Y estamos por asegurar que iba a convertirse en otro milagro como el de los siete días bíblicos.
¡Tanto más cuanto que se había comprobado que era verdadera!
Pero Doc, que podía ser considerado como maestro en muchas cosas, no podía leer en el futuro y avanzó hacia donde estaba Monk.
—Monk —le dijo con sequedad—. ¿No estabas custodiando a Buttons Zortell?
Monk adoptó un aspecto de hombre ofendido y señaló a su ojo izquierdo, que estaba ligeramente amoratado.
—¿Cómo iba a evitarlo si me pegó en el ojo y escapó?
Doc conservó su rostro serio, a pesar del tono festivo empleado por su compañero. Recordaba que Monk había expresado sobre Buttons Zortell la opinión de que —asesino como era— debía purgar sus crímenes con el máximo castigo.

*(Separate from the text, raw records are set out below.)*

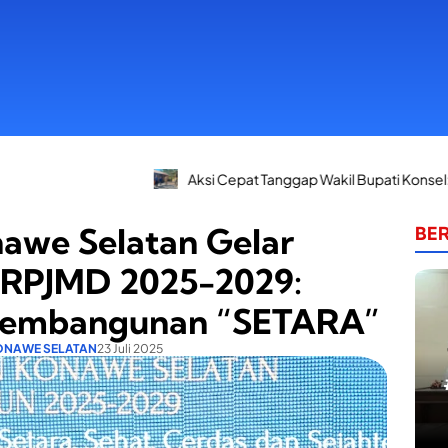
Aksi Cepat Tanggap Wakil Bupati Konsel: Dari Apel Siaga B
awe Selatan Gelar
BER
 RPJMD 2025-2029:
Pembangunan “SETARA”
ONAWE SELATAN
23 Juli 2025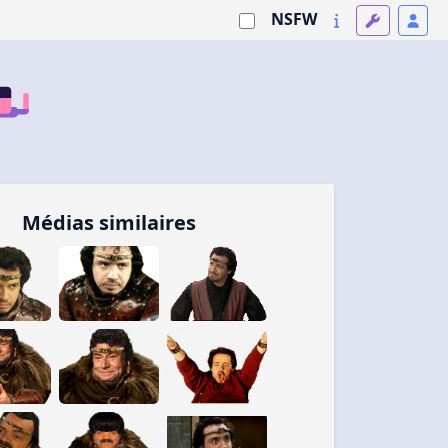
NSFW
Médias similaires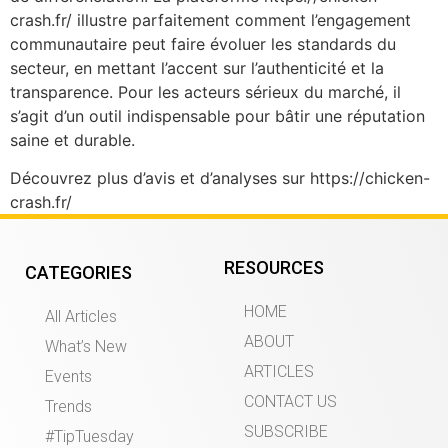
crash.fr/ illustre parfaitement comment l’engagement
communautaire peut faire évoluer les standards du
secteur, en mettant l’accent sur l’authenticité et la
transparence. Pour les acteurs sérieux du marché, il
s’agit d’un outil indispensable pour bâtir une réputation
saine et durable.
Découvrez plus d’avis et d’analyses sur https://chicken-
crash.fr/
RESOURCES
CATEGORIES
HOME
All Articles
ABOUT
What’s New
ARTICLES
Events
CONTACT US
Trends
SUBSCRIBE
#TipTuesday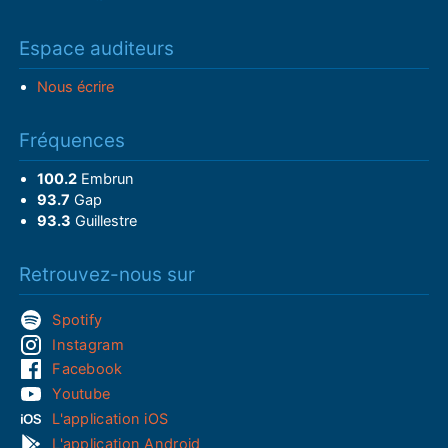
Espace auditeurs
Nous écrire
Fréquences
100.2
Embrun
93.7
Gap
93.3
Guillestre
Retrouvez-nous sur
Spotify
Instagram
Facebook
Youtube
L'application iOS
L'application Android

Que Buttons hubiese logrado escapársele a Monk no dejaba de ser chocante.
Y que esa fuga se realizase en el momento preciso de ir a encontrar la muerte en el dique, era todavía más sorprendente.
—De modo que te golpeó en el ojo, ¿eh? —inquirió Doc.
—¡Sí!… ¡Eso es, creo que fue en el ojo!
¡Monk se preguntó súbitamente si habría visto Doc que aquel golpe del ojo era a consecuencia de un encontronazo contra el saliente de una roca, en el túnel subterráneo!